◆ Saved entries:

====

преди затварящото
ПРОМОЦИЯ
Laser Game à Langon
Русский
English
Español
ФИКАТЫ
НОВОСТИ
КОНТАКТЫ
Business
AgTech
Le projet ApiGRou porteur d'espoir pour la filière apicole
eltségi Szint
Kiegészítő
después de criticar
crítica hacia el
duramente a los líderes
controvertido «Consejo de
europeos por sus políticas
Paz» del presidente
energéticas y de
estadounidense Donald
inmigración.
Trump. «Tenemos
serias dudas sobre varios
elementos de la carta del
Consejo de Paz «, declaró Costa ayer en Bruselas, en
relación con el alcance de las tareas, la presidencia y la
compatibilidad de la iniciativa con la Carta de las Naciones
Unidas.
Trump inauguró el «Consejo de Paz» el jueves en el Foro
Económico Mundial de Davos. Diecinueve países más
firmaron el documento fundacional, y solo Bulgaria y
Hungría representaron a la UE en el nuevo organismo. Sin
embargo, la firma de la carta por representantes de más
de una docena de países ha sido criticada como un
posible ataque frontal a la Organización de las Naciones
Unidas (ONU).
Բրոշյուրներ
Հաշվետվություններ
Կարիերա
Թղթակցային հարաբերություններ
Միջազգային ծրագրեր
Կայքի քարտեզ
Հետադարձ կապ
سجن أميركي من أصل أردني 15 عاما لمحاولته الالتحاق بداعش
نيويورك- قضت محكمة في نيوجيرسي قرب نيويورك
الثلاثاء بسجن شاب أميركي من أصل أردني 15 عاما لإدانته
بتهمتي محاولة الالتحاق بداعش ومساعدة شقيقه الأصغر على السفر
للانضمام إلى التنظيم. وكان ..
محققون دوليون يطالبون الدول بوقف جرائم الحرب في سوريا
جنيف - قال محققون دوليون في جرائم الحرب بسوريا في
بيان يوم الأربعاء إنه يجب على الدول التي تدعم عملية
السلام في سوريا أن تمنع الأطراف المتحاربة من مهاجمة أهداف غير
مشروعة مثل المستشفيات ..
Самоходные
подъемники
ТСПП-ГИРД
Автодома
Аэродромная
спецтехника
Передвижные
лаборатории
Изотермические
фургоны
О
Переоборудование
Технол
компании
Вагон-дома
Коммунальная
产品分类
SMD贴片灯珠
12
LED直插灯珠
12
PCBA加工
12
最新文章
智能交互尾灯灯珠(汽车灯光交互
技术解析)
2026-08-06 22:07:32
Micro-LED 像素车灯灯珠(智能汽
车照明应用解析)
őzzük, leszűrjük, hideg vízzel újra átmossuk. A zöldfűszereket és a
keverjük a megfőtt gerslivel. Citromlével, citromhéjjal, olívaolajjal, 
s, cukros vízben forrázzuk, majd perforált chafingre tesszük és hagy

====

◆ Required action:
Go over the entries above and say how many lines hold the string "Trump", with no other text.

◆ Answer area:
2